Nieuwsgierig naar de bodem tijdens de Kinderuniversiteit

article_published_on_label
8 oktober 2015

Maar liefst 240 kinderen verzamelden zich in het Wageningse Orion gebouw op woensdagmiddag 7 oktober. Zij waren allemaal nieuwsgierig naar de colleges over ‘Bodem’, het thema van de Kinderuniversiteit 2015. Het evenement, georganiseerd door het Wetenschapsknooppunt Wageningen University in samenwerking met de Christelijke Hogeschool Ede, sloot mooi aan bij het thema van de Kinderboekenweek over natuur, wetenschap en techniek. Een middag met antwoorden, maar nog veel meer vragen.

Bladblazer
De kinderen uit groep 6, 7 en 8 ontvangen prof. dr. Jakob Wallinga met een luid applaus. De professor wil graag zijn nieuwsgierigheid naar rivieren, heuvels en het ontstaan van landschappen overbrengen aan de kinderen. En ze mogen alle vragen stellen die ze maar willen. ‘Wanneer barst een vulkaan uit?’ Wallinga laat het zien met een filmpje. ‘Waar is de bodem het dikst?’ Een uitleg over bergen volgt. Met een bladblazer en gieters laat de professor zien dat bergen kunnen afbrokkelen. De deelnemers mogen dit ook zelf uitproberen door met een jampotje met suikerklontjes te schudden. De vraag ‘Gaat de beweging van de aarde altijd door?’ krijgt de prijs voor de beste vraag.
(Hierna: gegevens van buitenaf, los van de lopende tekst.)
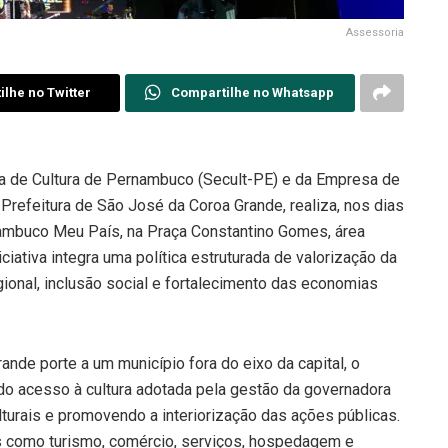
Assessoria
lhe no Twitter
Compartilhe no Whatsapp
a de Cultura de Pernambuco (Secult-PE) e da Empresa de
refeitura de São José da Coroa Grande, realiza, nos dias
rnambuco Meu País, na Praça Constantino Gomes, área
iciativa integra uma política estruturada de valorização da
ional, inclusão social e fortalecimento das economias
rande porte a um município fora do eixo da capital, o
o do acesso à cultura adotada pela gestão da governadora
lturais e promovendo a interiorização das ações públicas.
as como turismo, comércio, serviços, hospedagem e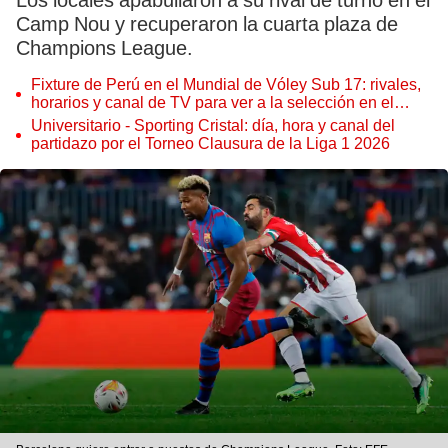
Los locales apabullaron a su rival de turno en el
Camp Nou y recuperaron la cuarta plaza de
Champions League.
Fixture de Perú en el Mundial de Vóley Sub 17: rivales,
horarios y canal de TV para ver a la selección en el
torneo
Universitario - Sporting Cristal: día, hora y canal del
partidazo por el Torneo Clausura de la Liga 1 2026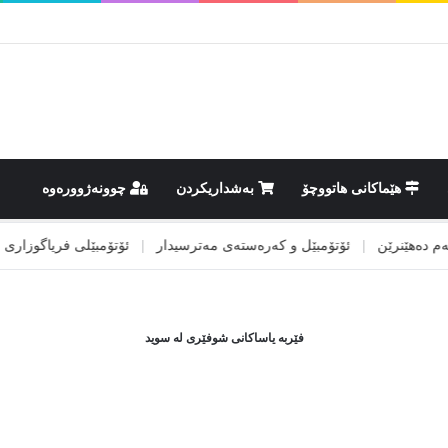
هێماکانى هاتووچۆ
بەشداریکردن
چوونەژوورەوە
ەهێنرێن
|
ئۆتۆمبێل و کەرەستەی مەترسیدار
|
ئۆتۆمبێلی فریاگوزاری
|
ئ
فێربە یاساکانی شوفێری لە سوید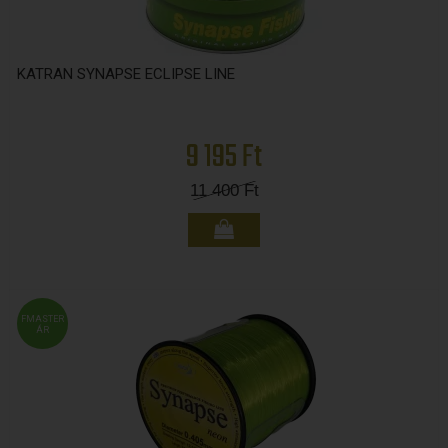
KATRAN SYNAPSE ECLIPSE LINE
9 195 Ft
11 400
Ft
FMASTER
ÁR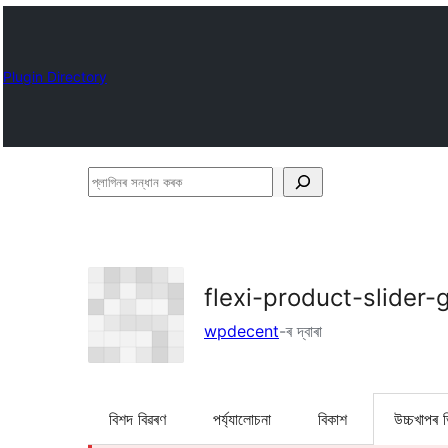
Plugin Directory
প্লাগিনৰ
সন্ধান
কৰক
flexi-product-slider-g
wpdecent
-ৰ দ্বাৰা
বিশদ বিৱৰণ
পৰ্য্যালোচনা
বিকাশ
উচ্চখাপৰ 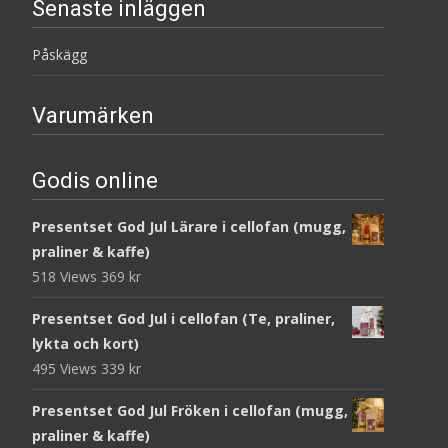
Senaste inläggen
Påskägg
Varumärken
Godis online
Presentset God Jul Lärare i cellofan (mugg,
praliner & kaffe)
518 Views
369
kr
Presentset God Jul i cellofan (Te, praliner,
lykta och kort)
495 Views
339
kr
Presentset God Jul Fröken i cellofan (mugg,
praliner & kaffe)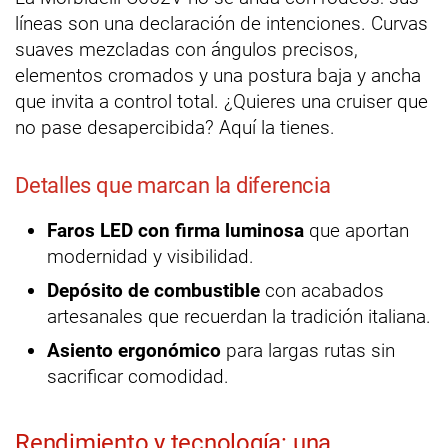
líneas son una declaración de intenciones. Curvas
suaves mezcladas con ángulos precisos,
elementos cromados y una postura baja y ancha
que invita a control total. ¿Quieres una cruiser que
no pase desapercibida? Aquí la tienes.
Detalles que marcan la diferencia
Faros LED con firma luminosa
que aportan
modernidad y visibilidad.
Depósito de combustible
con acabados
artesanales que recuerdan la tradición italiana.
Asiento ergonómico
para largas rutas sin
sacrificar comodidad.
Rendimiento y tecnología: una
Gaat de beweging van de aarde altijd door?

Regenworm
Na de pauze vertelt dr. Violette Geissen over de huid van de aarde. De kinderen weten al goed waarom de bodem belangrijk is: je kan er op staan, hij is vruchtbaar en hij houdt de warmte binnen. Geissen vergelijkt de bodem met je eigen huid: als je huid kapot is en pijn doet, voel je je niet lekker. Dat geldt ook voor de aarde en de bodem. Maar wat voor soorten bodem heb je eigenlijk? Dat mogen de kinderen zelf ontdekken: kleien, voelen en raden! Ze vinden zand, klei, grind en zelfs een regenworm.

Professor worden
Maar wat kunnen ze nu met die kennis? Nou, je kan professor worden! Maar nog handiger is dat je weet waar een bodem gevaarlijk is, daar moet dus geen stad gebouwd worden. En als je de bodem begrijpt, kan je ermee samen werken.

Enthousiasme
De kinderen reageren enthousiast: ‘ik ga een abonnement nemen!’, roept een jongen. Een meisje zegt: ‘ik ga nu zelf in de bodem kijken!’